The ratings have been migrated to the non-monitored category due
to lack of adequate information, and Fitch will no longer provide
ratings or analytical coverage of Umrao.  The ratings will remain
in the non-monitored category for a period of six months and be
withdrawn at the end of that period.  However, in the event the
issuer starts furnishing information during this six-month
period, the ratings could be reinstated and will be communicated
through a rating action commentary.

Fitch has also classified Umrao's following bank loan ratings as
non-monitored:

  -- INR887.5m long-term bank loans: migrated to National Long-
     Term 'Fitch B(ind)nm' from 'Fitch B(ind)'
  -- INR43.5m fund-based limits: migrated to National Long-Term
     'Fitch B(ind)nm' from 'Fitch B(ind)' and National Short-Term
     'Fitch A4(ind)nm' from 'Fitch A4(ind)'
  -- INR92m non-fund based limits: migrated to National Short-
     Term 'Fitch A4(ind)nm' from 'Fitch A4(ind)'


VICKY REALTORS: Fitch Assigns Nat'l Long-Term Rating at 'BB+'
-------------------------------------------------------------
Fitch Ratings has assigned India's Vicky Realtors a National
Long-Term rating of 'Fitch BB+(ind)'.  The Outlook is Stable.
The agency has also assigned VR's INR100.7m term loans a 'Fitch
BB+(ind)' rating.

The ratings are constrained by Fitch's view that VR's debt
service coverage ratio (DSCR) will decline in the near-term from
the current comfortable levels (FY12 (year end March): 1.44x), as
the company's lease agreement with Religare group entities
(comprising three tenants) is expiring in March 2013.  The
ratings also reflect VR's small scale of operations with revenue
of INR25.6m (provisional) in FY12 (FY11: INR21.5m).

The ratings draw comfort from VR's strong locational advantage by
virtue of being located in Panjagutta, which is one of the
business hubs of Hyderabad.  The ratings are also supported by
the strong credit profile of the company's tenants, namely SBI
Group and Religare Group.

WHAT COULD TRIGGER A RATING ACTION?
Negative: Future developments that may, individually or
collectively, lead to negative rating action include:

  -- minimum DSCR below 1.05x on a sustained basis
  -- occupancy levels below 100% for a period exceeding three
     months in FY14

Positive: Future developments that may, individually or
collectively, lead to positive rating action include:

  -- minimum DSCR above 1.2x on a sustained basis
  -- occupancy levels at 100% in FY14

Established in 2005 as a partnership firm, Vicky Realtors is a
real estate developer, builder and promoter of real estate
ventures.  In FY12, EBITDA was INR23.22m (INR19.1m), and EBITDA
margin was 90.8% (88.4%), net financial leverage of 3.84x (2.9x)
and interest coverage of 2.22x (2.53x).



=================
I N D O N E S I A
=================


BAKRIE TELECOM: Fitch Places 'CCC' IDR on Rating Watch Negative
---------------------------------------------------------------
Fitch Ratings has placed Indonesia-based PT Bakrie Telecom's
'CCC' Long-Term Foreign- and Local-Currency Issuer Default
Ratings on Rating Watch Negative (RWN).  Its USD380m senior
unsecured bond -- rated 'CCC' -- has also been placed on Negative
Watch.  The Recovery Rating on the bond is 'RR4'.

The RWN reflects heightened liquidity risk associated with the
repayment of its IDR650bn bond, due 4 September 2012, and ongoing
finance lease obligations.
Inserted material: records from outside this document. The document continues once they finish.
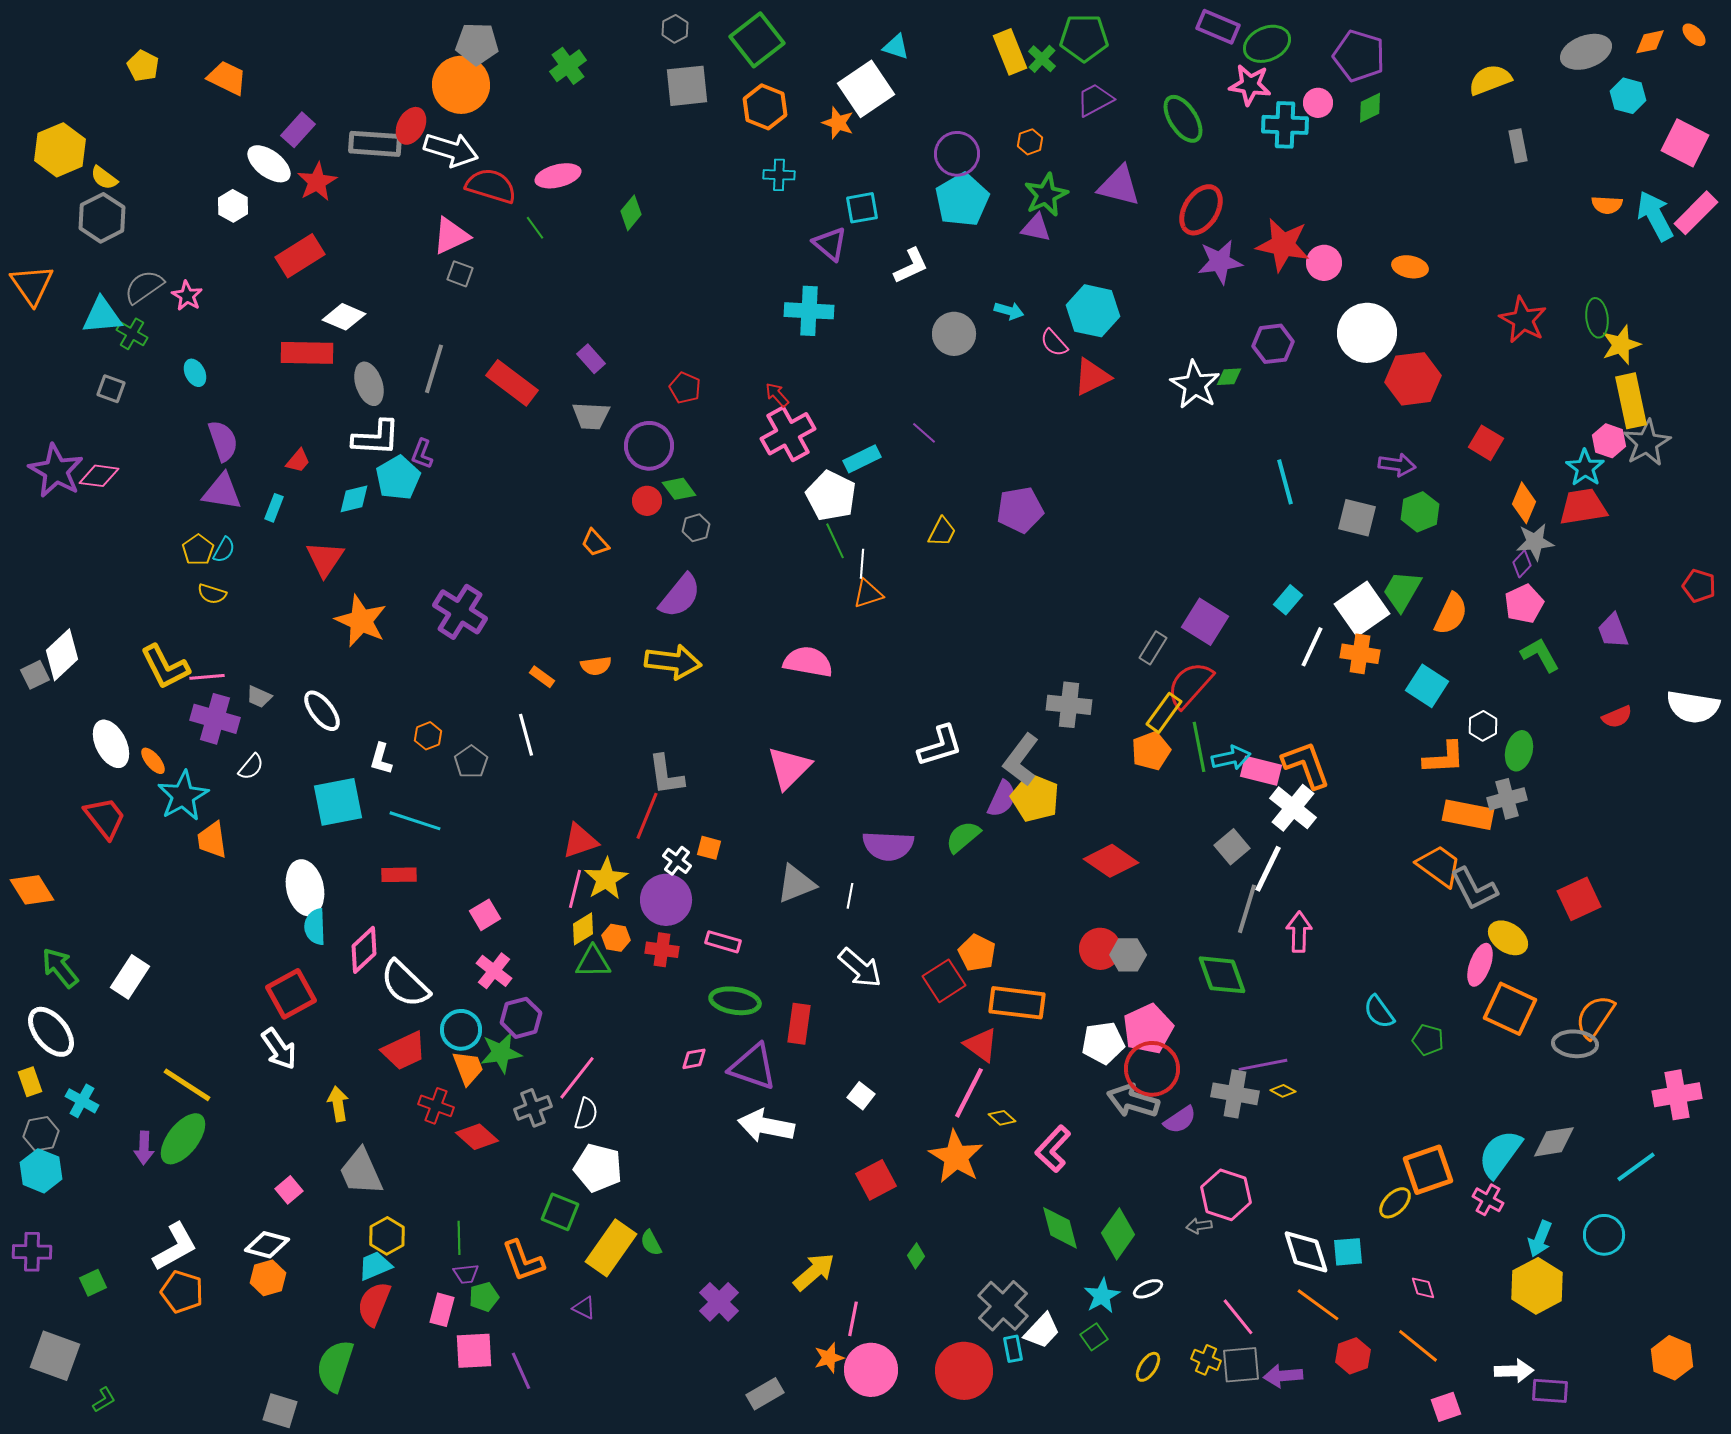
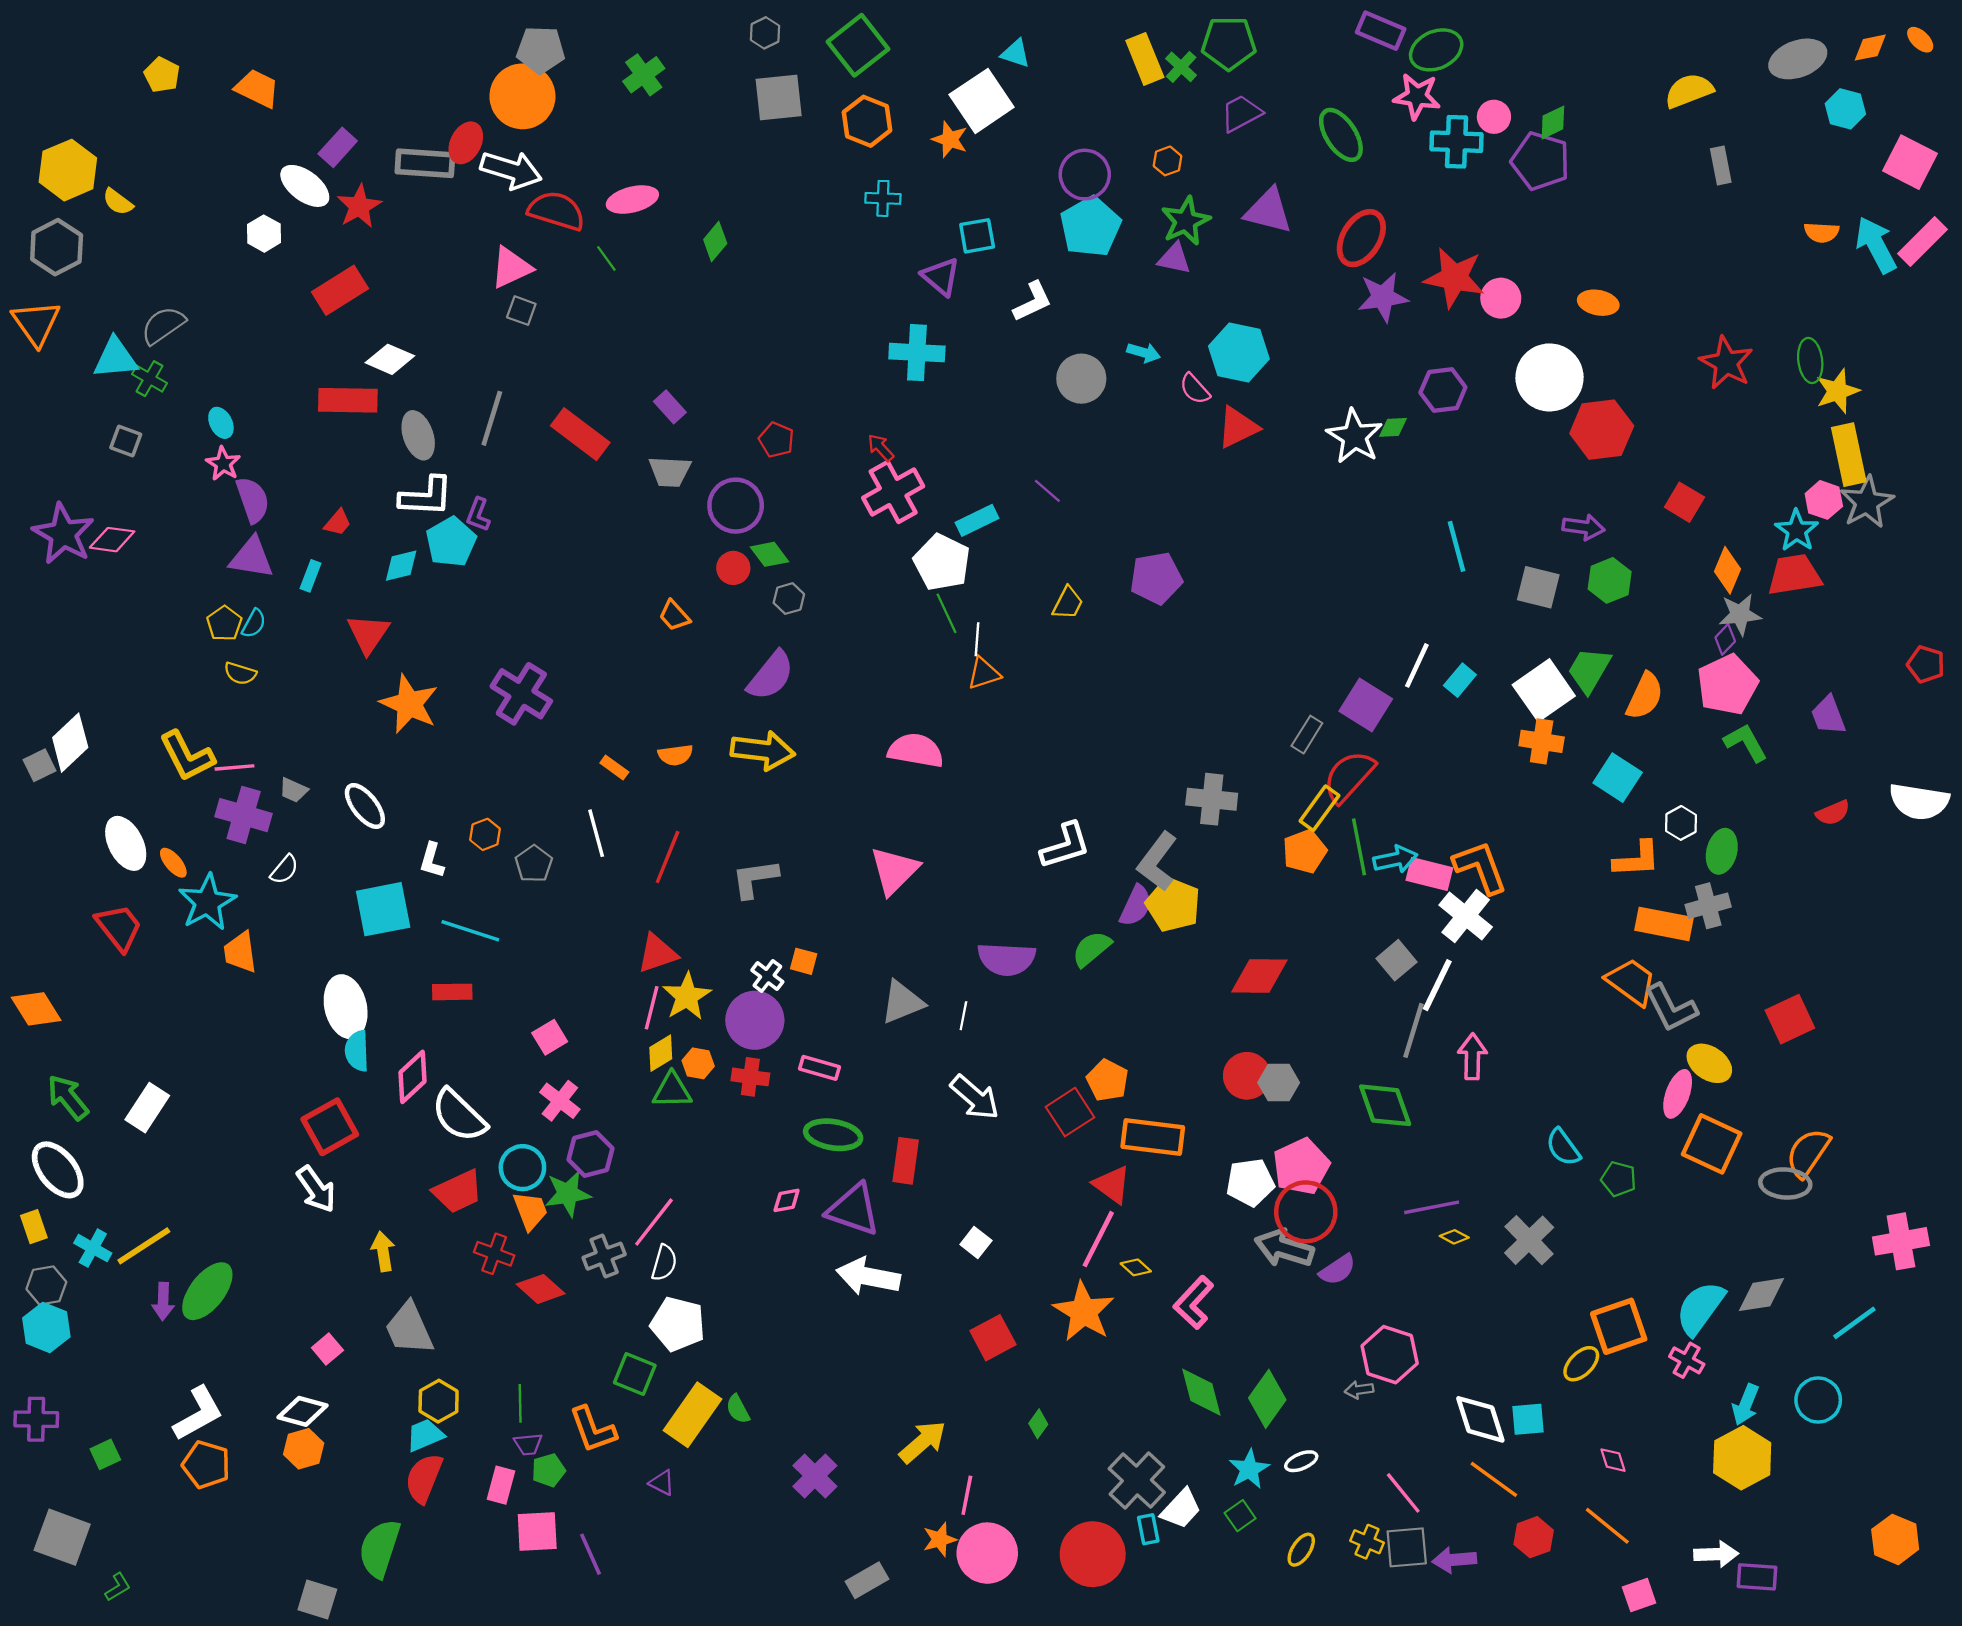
purple pentagon: (1359, 56) -> (1540, 161), moved
gray hexagon: (102, 218) -> (57, 247), moved
pink star: (187, 296) -> (223, 464), moved
pink pentagon: (1524, 604) -> (1727, 685), size x1.4
white line: (1312, 647) -> (1417, 665), moved
gray L-shape: (666, 775) -> (755, 879), turned 90
red line: (647, 816) -> (668, 857), moved
red diamond: (1111, 861) -> (1259, 976), turned -34
yellow line: (187, 1085) -> (144, 1246), moved, turned -66
gray cross: (1235, 1094) -> (1529, 1240), moved, turned 36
At end-March 2012, BTEL's liquid
assets comprised only IDR215bn unrestricted cash and equivalents
and the company has yet to secure sufficient committed additional
funds. At end-March 2012, BTEL breached the 5.0x EBITDA/interest
cover covenant on its IDR650bn bond.  Fitch believes that new
equity is the most likely source of new funding.  This is because
of BTEL's low rating headroom for new debt, particularly as its
weak financial performance is threatening the USD bond covenant
of 4.75x debt/last 12-month EBITDA.

In April 2012, BTEL announced a plan to raise IDR755bn through a
rights issue.  However, the company has not been forthcoming with
further details.  Its strategic tie-up in March 2012 with PT
Sampoerna Telekomunikasi Indonesia (STI), including the
acquisition of a 35% stake in STI through an equity swap, is
unlikely to materially improve BTEL's financial strength or
competitive position.

There is little headroom in the USD bond's 'RR4' Recovery Rating.
Fitch will undertake further recovery analysis over the next
month.

What Could Trigger a Rating Action?

Positive: The current Rating Watch is Negative. As a result,
Fitch's sensitivities do not anticipate developments with a
material likelihood, individually or collectively, of leading to
a rating upgrade as this would require both an improvement in
liquidity and trading position which, given current tough market
conditions, will be a challenge.  The ratings may be stabilised
if the company secures new committed funding to meet upcoming
obligations.

Negative: Future developments that may, individually or
collectively, lead to negative rating action include:

  -- a lack of new committed funding by end-July 2012 to meet the
     IDR650 billion bond repayment



===============
M A L A Y S I A
===============


SBB CAPITAL: Moody's Assigns 'Ba2' Rating to Preference Shares
--------------------------------------------------------------
Moody's Investors Service has assigned an A3 rating to CIMB Bank
Berhad (CIMB)'s fixed rate USD-denominated senior unsecured
notes. The rating outlook is stable.

The other ratings on CIMB and its affiliates are:

C- for its bank financial strength rating, translates to a
standalone credit assessment of baa2

A3/P-1 on its long-term/short-term foreign-currency deposits and
issuer ratings

A3 on its long-term foreign-currency debt

(P)A3 on its long-term foreign-currency senior unsecured Medium
Term Note (MTN) programme

SBB Capital Corporation

Ba2(hyb) on its foreign-currency preference shares

The outlook on all ratings is stable.

Ratings Rationale

The USD-denominated notes will be issued pursuant to CIMB's USD1
billion Euro MTN programme for issuance of senior debt
instruments.

The notes represent direct, senior, unsubordinated and unsecured
obligations of CIMB. As such, they will rank pari passu with the
bank's existing and future unsecured and unsubordinated
obligations.

The rating was assigned on the condition that no material changes
are made to the draft terms and conditions of the notes reviewed
prior to the launch of the issuance.

The principal methodology used in this rating was Moody's
Consolidated Global Bank Rating Methodology published in June
2012.

CIMB Bank is headquartered in Kuala Lumpur, and reported total
assets of RM244 billion (approximately USD80 billion) at end-
March 2012.



====================
N E W  Z E A L A N D
====================


MACLEAN COMPUTERS: Owes More Than NZ$3MM, Liquidator Says
---------------------------------------------------------
NBR Online reports that a first liquidator's report has revealed
that failed Maclean Computers owed more than NZ$3 million.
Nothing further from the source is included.